Supreme Court on Monday has heard a number of petitions, including those filed by DMK MP Tiruchi Siva, RJD MP Manoj K Jha, who has challenged the constitutional validity of the three farm laws, passed by the Centre along with the plea to remove protesting farmers.

A bench headed by Chief Justice SA Bobde said, “What is going on? States are rebelling against your laws”.
“We don’t want to make any stray observations on your negotiations but we are extremely disappointed with the process,” said the bench. The bench also comprised of Justices A S Bopanna and V Ramasubramanian.
“The Court cannot stay legislation unless it finds that the law is passed without legislative competence and the law violates fundamental rights,” Attorney General KK Venugopal said. “We have asked in the last hearing but no answer. The situation has gone worse. People have committed suicide. Why are the old and the women part of the agitation in this weather?” the Chief Justice questioned the government.

The 8th round of talks between the Central Government and the farmer unions on January 7 didn’t come to any judgment as the Centre ruled out repealing the controversial laws while the farmer leaders said they are ready to fight till death and their ‘Ghar waapsi’ will happen only after ‘law waapsi’. After the eighth round of talks, Agriculture Minister Narendra Singh Tomar had said no decision could be reached as the farmer leaders did not present alternatives to their demand for the repeal of the laws.
On Saturday, a farmers’ body, Consortium of Indian Farmers Associations (CIFA), moved the top court in support of the three laws and sought impleadment in the matter.

There is no improvement on the ground regarding farmers’ protests, was told by the Centre on the last date of hearing that “healthy discussions” were going on between the government and the unions over all the issues and there was a good chance that both sides may come to a conclusion in the near future.

The court urged the center to set up a committee and added: “If the government is not doing it on its own, hold the implementation, we will say.”

Mr.

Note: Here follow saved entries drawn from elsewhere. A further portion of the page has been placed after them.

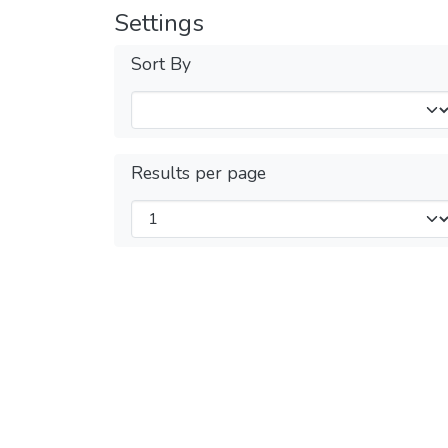
Settings
Sort By
Results per page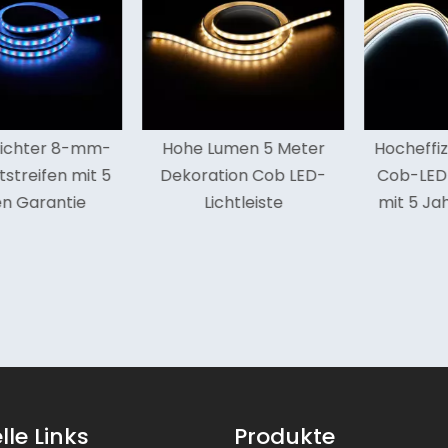
hter 8-mm-
Hohe Lumen 5 Meter
Hocheffizie
reifen mit 5
Dekoration Cob LED-
Cob-LED-Li
Garantie
Lichtleiste
mit 5 Jahr
lle Links
Produkte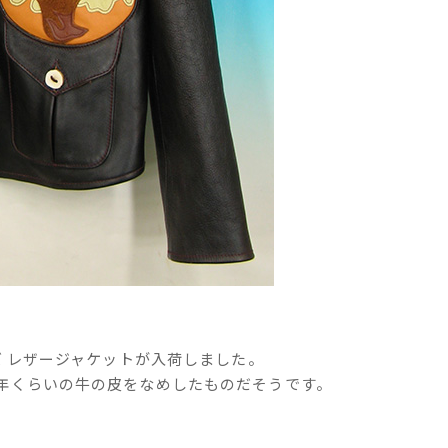
ズ レザージャケットが入荷しました。
年くらいの牛の皮をなめしたものだそうです。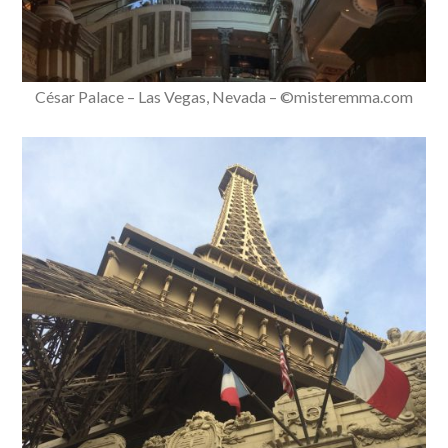
César Palace – Las Vegas, Nevada – ©misteremma.com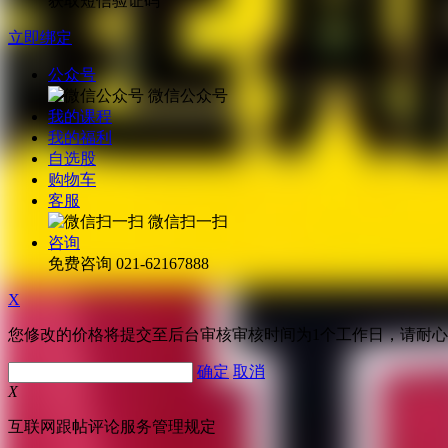
获取短信验证码
立即绑定
公众号
微信公众号
我的课程
我的福利
自选股
购物车
客服
微信扫一扫
咨询
免费咨询
021-62167888
X
您修改的价格将提交至后台审核审核时间为1个工作日，请耐
确定
取消
X
互联网跟帖评论服务管理规定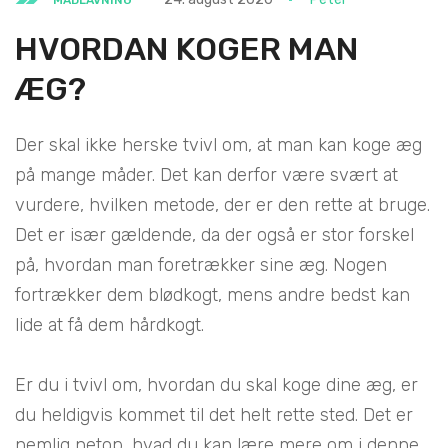
HVORDAN KOGER MAN
ÆG?
Der skal ikke herske tvivl om, at man kan koge æg
på mange måder. Det kan derfor være svært at
vurdere, hvilken metode, der er den rette at bruge.
Det er især gældende, da der også er stor forskel
på, hvordan man foretrækker sine æg. Nogen
fortrækker dem blødkogt, mens andre bedst kan
lide at få dem hårdkogt.
Er du i tvivl om, hvordan du skal koge dine æg, er
du heldigvis kommet til det helt rette sted. Det er
nemlig netop, hvad du kan lære mere om i denne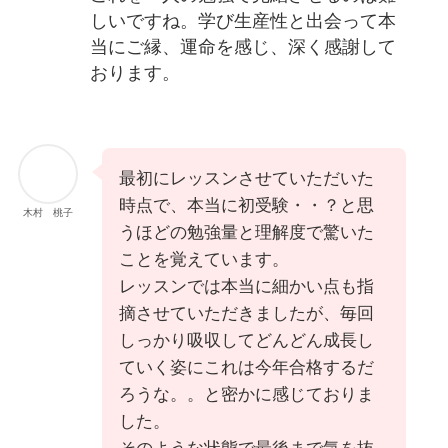
しいですね。学び生産性と出会って本
当にご縁、運命を感じ、深く感謝して
おります。
最初にレッスンさせていただいた
時点で、本当に初受験・・？と思
木村 桃子
うほどの勉強量と理解度で驚いた
ことを覚えています。
レッスンでは本当に細かい点も指
摘させていただきましたが、毎回
しっかり吸収してどんどん成長し
ていく姿にこれは今年合格するだ
ろうな。。と密かに感じておりま
した。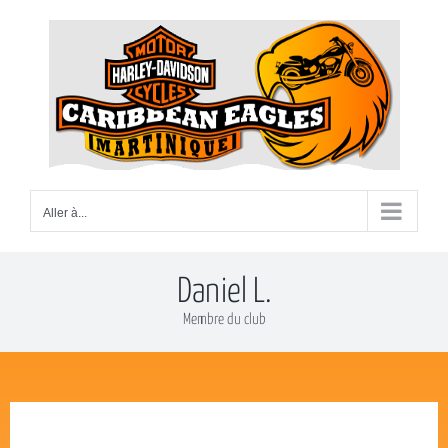
Passer
au
contenu
Aller à...
Daniel L.
Membre du club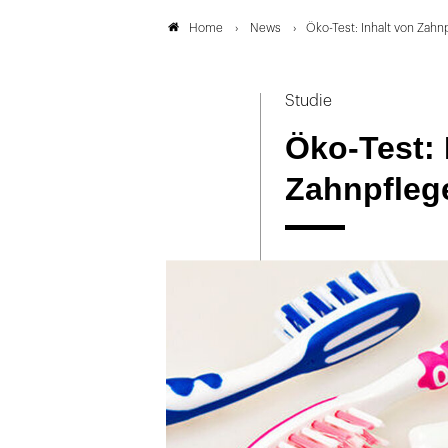
News
Öko-Test: Inhalt von Zah
Home
Studie
Öko-Test: 
Zahnpfleg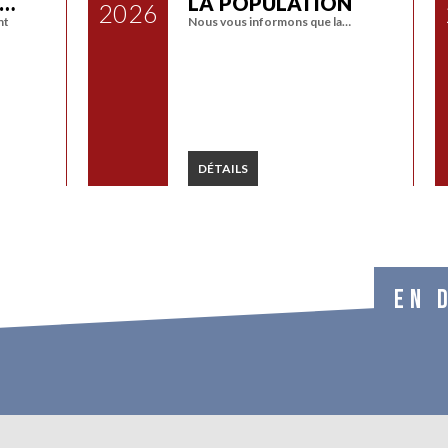
A…
LA POPULATION
2026
nt
Nous vous informons que la…
DÉTAILS
EN 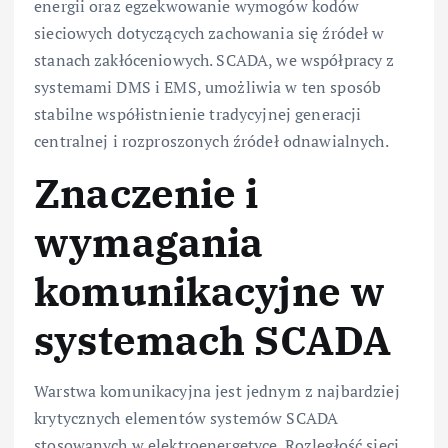
energii oraz egzekwowanie wymogów kodów
sieciowych dotyczących zachowania się źródeł w
stanach zakłóceniowych. SCADA, we współpracy z
systemami DMS i EMS, umożliwia w ten sposób
stabilne współistnienie tradycyjnej generacji
centralnej i rozproszonych źródeł odnawialnych.
Znaczenie i
wymagania
komunikacyjne w
systemach SCADA
Warstwa komunikacyjna jest jednym z najbardziej
krytycznych elementów systemów SCADA
stosowanych w elektroenergetyce. Rozległość sieci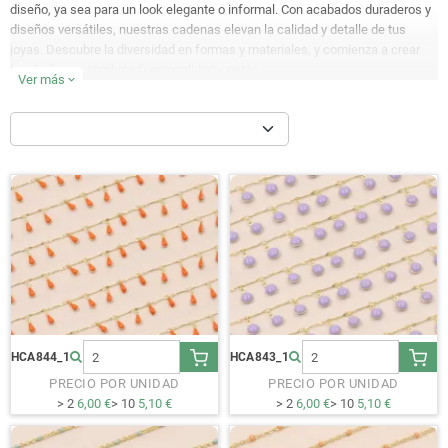
diseño, ya sea para un look elegante o informal. Con acabados duraderos y
diseños versátiles, nuestras cadenas elevan la calidad y detalle de tus
joyas. Descubre la diversidad en formas y materiales, y comienza a crear
bisutería que combine funcionalidad y estilo.
Ver más
expand_more
HCA844_1
HCA843_1
PRECIO POR UNIDAD
PRECIO POR UNIDAD
> 2
6,00 €
> 10
5,10 €
> 2
6,00 €
> 10
5,10 €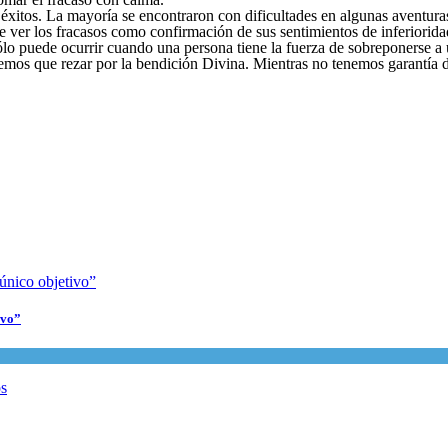
itos. La mayoría se encontraron con dificultades en algunas aventuras,
e ver los fracasos como confirmación de sus sentimientos de inferiorida
 sólo puede ocurrir cuando una persona tiene la fuerza de sobreponerse a 
mos que rezar por la bendición Divina. Mientras no tenemos garantía de
ivo”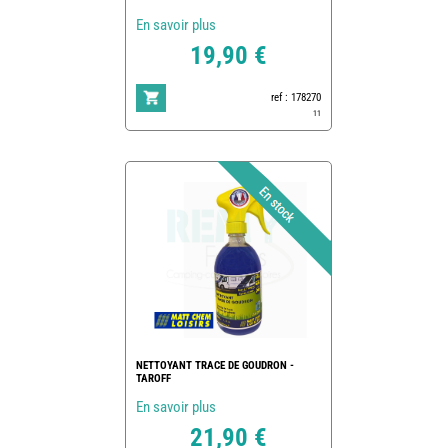
En savoir plus
19,90 €
ref : 178270
11
NETTOYANT TRACE DE GOUDRON -
TAROFF
En savoir plus
21,90 €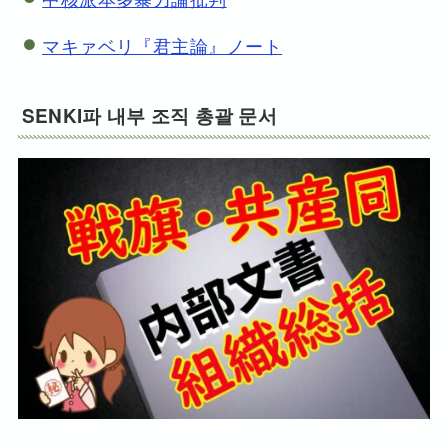
マキァベリ『君主論』ノート
SENKI파 내부 조직 총괄 문서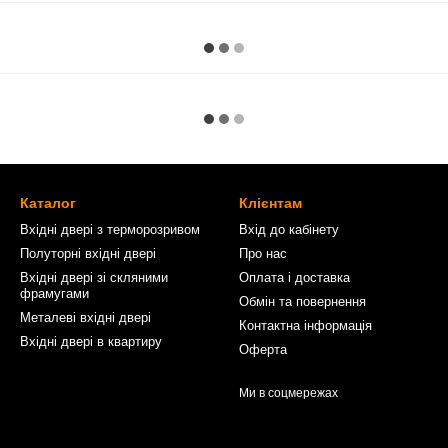
Каталог
Клієнтам
Вхідні двері з терморозривом
Вхід до кабінету
Полуторні вхідні двері
Про нас
Вхідні двері зі скляними
Оплата і доставка
фрамугами
Обмін та повернення
Металеві вхідні двері
Контактна інформація
Вхідні двері в квартиру
Оферта
Ми в соцмережах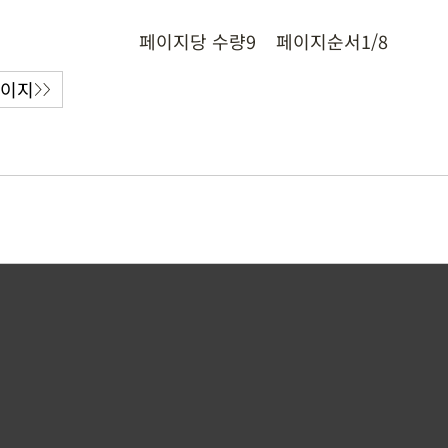
페이지당 수량
9
페이지순서
1/8
페이지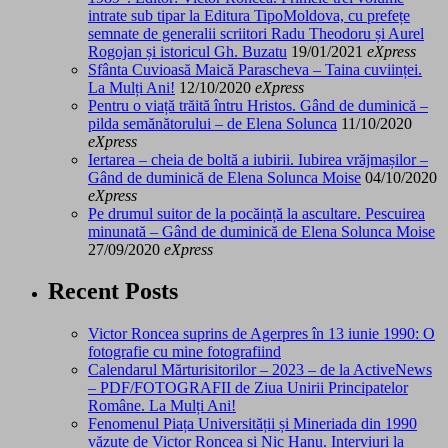
intrate sub tipar la Editura TipoMoldova, cu prefețe
semnate de generalii scriitori Radu Theodoru și Aurel
Rogojan și istoricul Gh. Buzatu
19/01/2021
eXpress
Sfânta Cuvioasă Maică Parascheva – Taina cuviinței.
La Mulți Ani!
12/10/2020
eXpress
Pentru o viață trăită întru Hristos. Gând de duminică –
pilda semănătorului – de Elena Solunca
11/10/2020
eXpress
Iertarea – cheia de boltă a iubirii. Iubirea vrăjmașilor –
Gând de duminică de Elena Solunca Moise
04/10/2020
eXpress
Pe drumul suitor de la pocăință la ascultare. Pescuirea
minunată – Gând de duminică de Elena Solunca Moise
27/09/2020
eXpress
Recent Posts
Victor Roncea suprins de Agerpres în 13 iunie 1990: O
fotografie cu mine fotografiind
Calendarul Mărturisitorilor – 2023 – de la ActiveNews
– PDF/FOTOGRAFII de Ziua Unirii Principatelor
Române. La Mulți Ani!
Fenomenul Piața Universității și Mineriada din 1990
văzute de Victor Roncea și Nic Hanu. Interviuri la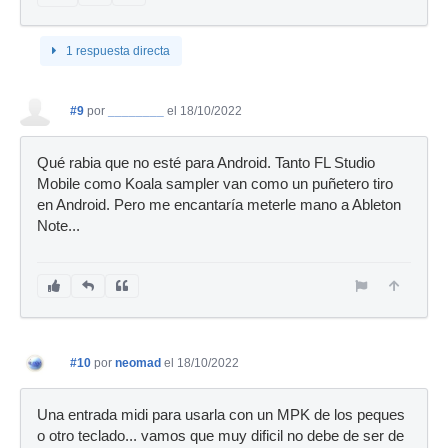
1 respuesta directa
#9
por
________
el 18/10/2022
Qué rabia que no esté para Android. Tanto FL Studio
Mobile como Koala sampler van como un puñetero tiro
en Android. Pero me encantaría meterle mano a Ableton
Note...
#10
por
neomad
el 18/10/2022
Una entrada midi para usarla con un MPK de los peques
o otro teclado... vamos que muy dificil no debe de ser de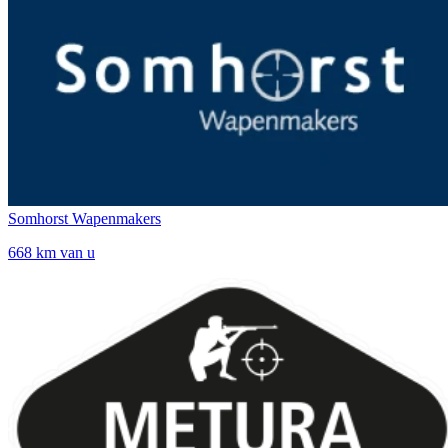
Somhorst Wapenmakers
668 km van u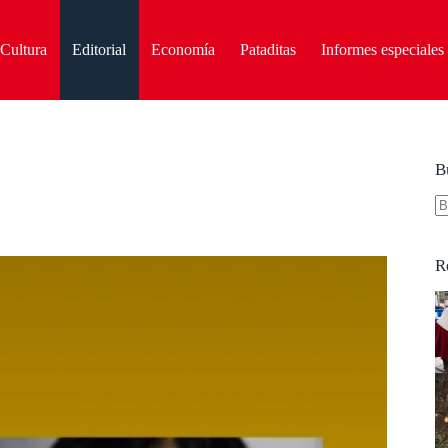
Cultura
Editorial
Economía
Pataditas
Informes especiales
B
S
re
R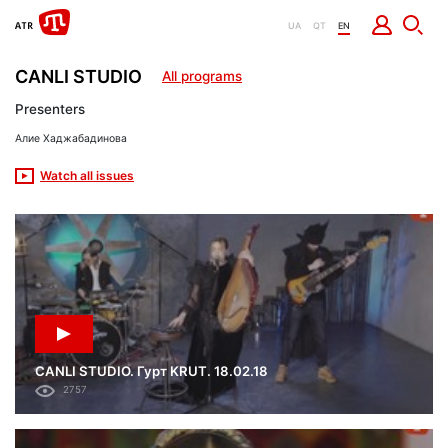
UA
QT
EN
CANLI STUDIO
All programs
Presenters
Алие Хаджабадинова
Watch all issues
CANLI STUDIO. Гурт KRUT. 18.02.18
2757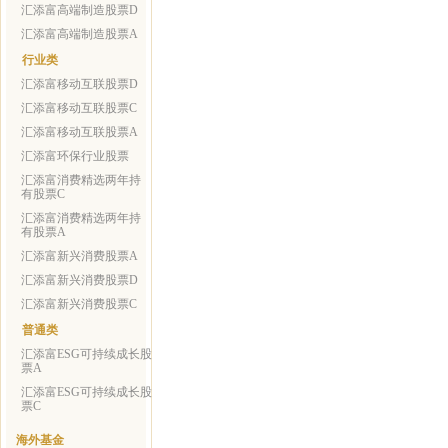
汇添富高端制造股票D
汇添富高端制造股票A
行业类
汇添富移动互联股票D
汇添富移动互联股票C
汇添富移动互联股票A
汇添富环保行业股票
汇添富消费精选两年持
有股票C
汇添富消费精选两年持
有股票A
汇添富新兴消费股票A
汇添富新兴消费股票D
汇添富新兴消费股票C
普通类
汇添富ESG可持续成长股
票A
汇添富ESG可持续成长股
票C
海外基金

Venugopal also sought to highlight that “only farmers from two or three states are protesting”, that there was no participation from southern or western India. The farmers say they will accept nothing less than the government canceling the laws, which is believed by them that will kill their guaranteed earnings and benefit only the corporates. They have refused to agree to the central government’s argument that the laws will bring long-delayed reforms in the agriculture sector by doing away with middlemen and allowing farmers to sell anywhere in the country.

The protesting farmers have expressed their anxiety that the new laws would pave the way for eliminating the safety cushion of Minimum Support Price and do away with the mandi system, leaving them dependent for their limited earnings on the big corporates.